In 1987, a young real estate developer traveled to the Soviet Union. The KGB almost certainly made the trip happen.

It was 1984 and General Vladimir Alexandrovich Kryuchkov had a problem. The general occupied one of the KGB’s most exalted posts. He was head of the First Chief Directorate, the prestigious KGB arm responsible for gathering foreign intelligence.
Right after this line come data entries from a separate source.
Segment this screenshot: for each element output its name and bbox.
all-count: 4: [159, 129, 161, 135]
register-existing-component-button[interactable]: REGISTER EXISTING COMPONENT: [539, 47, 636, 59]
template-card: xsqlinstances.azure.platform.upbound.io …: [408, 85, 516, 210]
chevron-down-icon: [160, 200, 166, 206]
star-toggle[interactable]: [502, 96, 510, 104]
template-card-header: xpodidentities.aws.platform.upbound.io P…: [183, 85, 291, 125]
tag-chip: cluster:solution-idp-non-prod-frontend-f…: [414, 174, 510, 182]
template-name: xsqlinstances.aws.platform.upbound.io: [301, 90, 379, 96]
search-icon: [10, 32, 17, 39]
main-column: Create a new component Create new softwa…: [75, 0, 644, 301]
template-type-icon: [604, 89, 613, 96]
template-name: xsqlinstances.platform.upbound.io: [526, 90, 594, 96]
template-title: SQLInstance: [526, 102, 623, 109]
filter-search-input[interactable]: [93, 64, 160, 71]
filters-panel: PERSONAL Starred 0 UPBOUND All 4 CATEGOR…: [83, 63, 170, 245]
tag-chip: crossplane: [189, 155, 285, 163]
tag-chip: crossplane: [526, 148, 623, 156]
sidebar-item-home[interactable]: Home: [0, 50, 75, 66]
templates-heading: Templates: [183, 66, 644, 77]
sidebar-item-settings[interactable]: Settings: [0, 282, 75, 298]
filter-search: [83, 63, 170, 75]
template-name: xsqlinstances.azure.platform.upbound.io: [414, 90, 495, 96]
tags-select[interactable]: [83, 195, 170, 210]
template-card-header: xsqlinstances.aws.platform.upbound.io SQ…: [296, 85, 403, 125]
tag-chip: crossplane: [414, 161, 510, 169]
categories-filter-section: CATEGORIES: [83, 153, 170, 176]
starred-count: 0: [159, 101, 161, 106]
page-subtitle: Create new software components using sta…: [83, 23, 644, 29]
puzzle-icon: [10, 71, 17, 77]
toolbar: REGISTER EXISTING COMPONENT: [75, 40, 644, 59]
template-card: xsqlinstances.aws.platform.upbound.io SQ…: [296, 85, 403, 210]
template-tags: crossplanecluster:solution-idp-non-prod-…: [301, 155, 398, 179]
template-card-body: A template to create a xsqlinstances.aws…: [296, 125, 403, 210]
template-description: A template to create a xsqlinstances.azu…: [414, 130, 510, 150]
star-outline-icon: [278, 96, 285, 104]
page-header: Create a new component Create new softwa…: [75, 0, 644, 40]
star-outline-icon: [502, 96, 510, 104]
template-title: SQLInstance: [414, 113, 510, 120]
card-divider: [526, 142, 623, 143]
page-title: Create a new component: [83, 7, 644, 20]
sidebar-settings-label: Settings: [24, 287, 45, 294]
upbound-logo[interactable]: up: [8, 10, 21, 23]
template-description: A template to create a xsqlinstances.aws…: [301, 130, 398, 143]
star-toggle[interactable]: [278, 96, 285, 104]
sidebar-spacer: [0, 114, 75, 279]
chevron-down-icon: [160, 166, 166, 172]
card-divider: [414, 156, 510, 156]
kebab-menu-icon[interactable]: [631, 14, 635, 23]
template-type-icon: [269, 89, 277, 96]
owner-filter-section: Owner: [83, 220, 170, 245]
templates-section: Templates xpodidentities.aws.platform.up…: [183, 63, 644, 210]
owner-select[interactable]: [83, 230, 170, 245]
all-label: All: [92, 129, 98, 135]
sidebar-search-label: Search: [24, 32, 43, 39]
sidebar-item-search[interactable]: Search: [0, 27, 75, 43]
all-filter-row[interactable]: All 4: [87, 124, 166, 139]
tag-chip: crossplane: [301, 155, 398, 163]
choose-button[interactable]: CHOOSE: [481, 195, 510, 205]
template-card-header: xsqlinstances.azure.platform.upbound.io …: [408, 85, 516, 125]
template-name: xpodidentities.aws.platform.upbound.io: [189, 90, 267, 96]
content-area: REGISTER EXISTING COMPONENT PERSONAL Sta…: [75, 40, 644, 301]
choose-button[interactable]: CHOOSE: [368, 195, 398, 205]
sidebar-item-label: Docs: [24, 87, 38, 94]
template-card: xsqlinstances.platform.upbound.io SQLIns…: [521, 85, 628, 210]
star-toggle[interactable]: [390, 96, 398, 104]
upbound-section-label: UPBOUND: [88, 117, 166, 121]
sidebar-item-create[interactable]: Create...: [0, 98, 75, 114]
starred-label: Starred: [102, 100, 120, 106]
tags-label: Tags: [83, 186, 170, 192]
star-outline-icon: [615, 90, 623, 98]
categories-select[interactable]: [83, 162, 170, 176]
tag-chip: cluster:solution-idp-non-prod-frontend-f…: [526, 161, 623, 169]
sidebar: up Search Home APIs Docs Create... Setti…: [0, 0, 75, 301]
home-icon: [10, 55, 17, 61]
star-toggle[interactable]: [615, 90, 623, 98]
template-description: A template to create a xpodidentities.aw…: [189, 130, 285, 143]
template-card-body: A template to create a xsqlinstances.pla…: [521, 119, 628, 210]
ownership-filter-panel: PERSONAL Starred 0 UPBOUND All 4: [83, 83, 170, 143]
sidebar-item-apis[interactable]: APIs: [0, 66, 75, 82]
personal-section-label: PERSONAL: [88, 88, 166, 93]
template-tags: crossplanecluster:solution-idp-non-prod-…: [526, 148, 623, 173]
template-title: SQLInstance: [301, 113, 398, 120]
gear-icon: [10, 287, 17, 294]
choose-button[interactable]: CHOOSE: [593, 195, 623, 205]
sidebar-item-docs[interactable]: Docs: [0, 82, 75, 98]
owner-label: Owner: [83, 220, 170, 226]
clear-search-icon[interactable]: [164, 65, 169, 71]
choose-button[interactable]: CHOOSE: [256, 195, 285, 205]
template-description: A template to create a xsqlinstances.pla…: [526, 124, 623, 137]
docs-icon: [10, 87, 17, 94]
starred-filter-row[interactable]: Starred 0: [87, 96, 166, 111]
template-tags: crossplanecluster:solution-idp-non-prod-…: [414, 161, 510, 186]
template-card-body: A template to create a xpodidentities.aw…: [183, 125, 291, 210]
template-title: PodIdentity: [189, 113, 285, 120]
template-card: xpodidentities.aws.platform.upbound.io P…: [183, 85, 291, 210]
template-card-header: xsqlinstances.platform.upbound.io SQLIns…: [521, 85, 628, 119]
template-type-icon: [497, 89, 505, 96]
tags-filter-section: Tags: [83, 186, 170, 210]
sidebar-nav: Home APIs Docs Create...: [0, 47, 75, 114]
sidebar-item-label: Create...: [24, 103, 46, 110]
Kryuchkov had begun his career with five years at the Soviet mission in Budapest under Ambassador Yuri Andropov. In 1967 Andropov became KGB chairman. Kryuchkov went to Moscow, took up a number of sensitive posts, and established a reputation as a devoted and hardworking officer. By 1984, Kryuchkov’s directorate in Moscow was bigger than ever before—12,000 officers, up from about 3,000 in the 1960s. His headquarters at Yasenevo, on the wooded southern outskirts of the city, was expanding: Workmen were busy constructing a 22-story annex and a new 11-story building.

In politics, change was in the air. Soon a new man would arrive in the Kremlin, Mikhail Gorbachev. Gorbachev’s policy of detente with the West—a refreshing contrast to the global confrontation of previous general secretaries—meant the directorate’s work abroad was more important than ever.

Kryuchkov faced several challenges. First, a hawkish president, Ronald Reagan, was in power in Washington. The KGB regarded his two predecessors, Gerald Ford and Jimmy Carter, as weak. By contrast Reagan was seen as a potent adversary. The directorate was increasingly preoccupied with what it believed—wrongly—was an American plot to conduct a preemptive nuclear strike against the USSR.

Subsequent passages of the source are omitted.